May 8, 2010

Pegasus II  coming in 2014
Shadows coming in 2013

At last

 

So I was hanging out this morning with the hellhounds.  In my underwear.  Not a lot of underwear.  If I lean against the Aga in the cottage kitchen and am well draped with hellhounds, I can pretend that it’s MAY and WARM.  I’m in a getting-going-slowly* in the mornings phase.  And the hellhounds are always up/down for some supernumerary lying in drifts.  I had Radio Three going.  There was sunlight.  There was tea.  Mmmmm.

            And someone knocked on the door.  GAAAAH.  Scramble into nearest three articles of clothing.  Try not to think about hair.  Hellhounds are baying:  is it fun?  Will it run?  Can we chase it?

            It was the frelling meter man.  He looked at me warily.**  I looked at him unenthusiastically.  There are two meters, electric and gas.  You can more or less get to one—the one behind the water butt.  There’s usually a bag of compost or two in front of it but it’s not life-threatening or anything.  The second one . . . not only is it inside the greenhouse so I have to go round and unlock the door and let the meter-reader in, but it’s behind my pot stash.  All of you gardeners out there know what that means.   And this is a tiny greenhouse, so every inch of space is piled several feet deep.***  GAAAAAAAAH.

            So after I’d climbed over the tiered ranks of little green things and struggled through to the greenhouse and opened the door, I found the meter reader looking at a Large Cardboard Box sitting on the bags of compost in front of the outside meter.  Wha’? I said intelligently, it still being early as far as I was concerned, and barely halfway through my first cup of tea.  I wondered if you knew that was there, said the meter man in the kindly, soothing way you speak to brain-damaged hamsters. 

            No, I said, feeling like a brain-damaged hamster.  You know they usually put a note through my door saying they’ve left something. . . .

            This was what was in it. 

            I comfort myself that it can’t have been there long because I’ve been bringing in cartons and caskets of mail-order little green things the last few days.  But they could have put a note through my door.

Seriously cool, huh?  It really is. †  And those iridescent stripes—the cover glitters.  It is soooo cool. 

 I don’t know how well this will show up on your computer, but the glitter is in flakes and facets, and if your screen will let you, you can see them here.

 

And while yes, I’m bragging, I love the way they’ve kept the design going inside too, and twiddled with the type.  And the little curlicues on the cover itself are pressed or stamped, so you see their shadows on the reverse, and that’s cool too.

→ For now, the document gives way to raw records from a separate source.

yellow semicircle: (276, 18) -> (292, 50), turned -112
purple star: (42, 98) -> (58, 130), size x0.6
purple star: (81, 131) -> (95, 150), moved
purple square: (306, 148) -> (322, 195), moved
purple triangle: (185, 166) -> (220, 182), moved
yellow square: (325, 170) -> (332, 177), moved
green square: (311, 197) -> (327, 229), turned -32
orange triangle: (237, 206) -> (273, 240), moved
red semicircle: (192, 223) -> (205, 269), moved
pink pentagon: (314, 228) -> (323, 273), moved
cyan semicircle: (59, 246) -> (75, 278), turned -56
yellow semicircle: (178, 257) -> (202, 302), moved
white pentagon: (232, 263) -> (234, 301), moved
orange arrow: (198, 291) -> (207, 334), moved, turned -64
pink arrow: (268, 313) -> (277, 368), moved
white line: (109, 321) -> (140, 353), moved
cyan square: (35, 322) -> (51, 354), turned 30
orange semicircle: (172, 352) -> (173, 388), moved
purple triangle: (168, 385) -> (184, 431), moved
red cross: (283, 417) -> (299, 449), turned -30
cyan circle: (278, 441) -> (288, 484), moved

And look at the last page . . . 

 * * *

 * Frelling, frelling, frelling ME.  I have to hope this isn’t just the thrice blasted dental anaesthesia or I’m in a lot of trouble about my new titanium choppers. 

** I think there’s probably a note on my file about me, mornings, hellhounds, etc. 

*** With stuff, okay?  The plastic pots are in front of the meter—at least they’re relatively easy to move, even if the where is a problem.  The clay and ceramic pots are on the other side.  Then there are the piles of pot-saucers and –trays, and pot feet.  Four hundred and sixty-two kinds of plant food, fertilizer, supplements, tonics, bracers, analeptics.  Tools. Every tool you’ve ever imagined except the one you want when you want it.  Trugs, buckets, bags, rolled-up fleece from winter^;  and I’ve lately had to shove all the stuff that used to be on the shelves back to make room for seedlings. . . .  If you’re a gardener, you know.  If you’re not a gardener, well, gee, that’s really sad.   Except for the bruises.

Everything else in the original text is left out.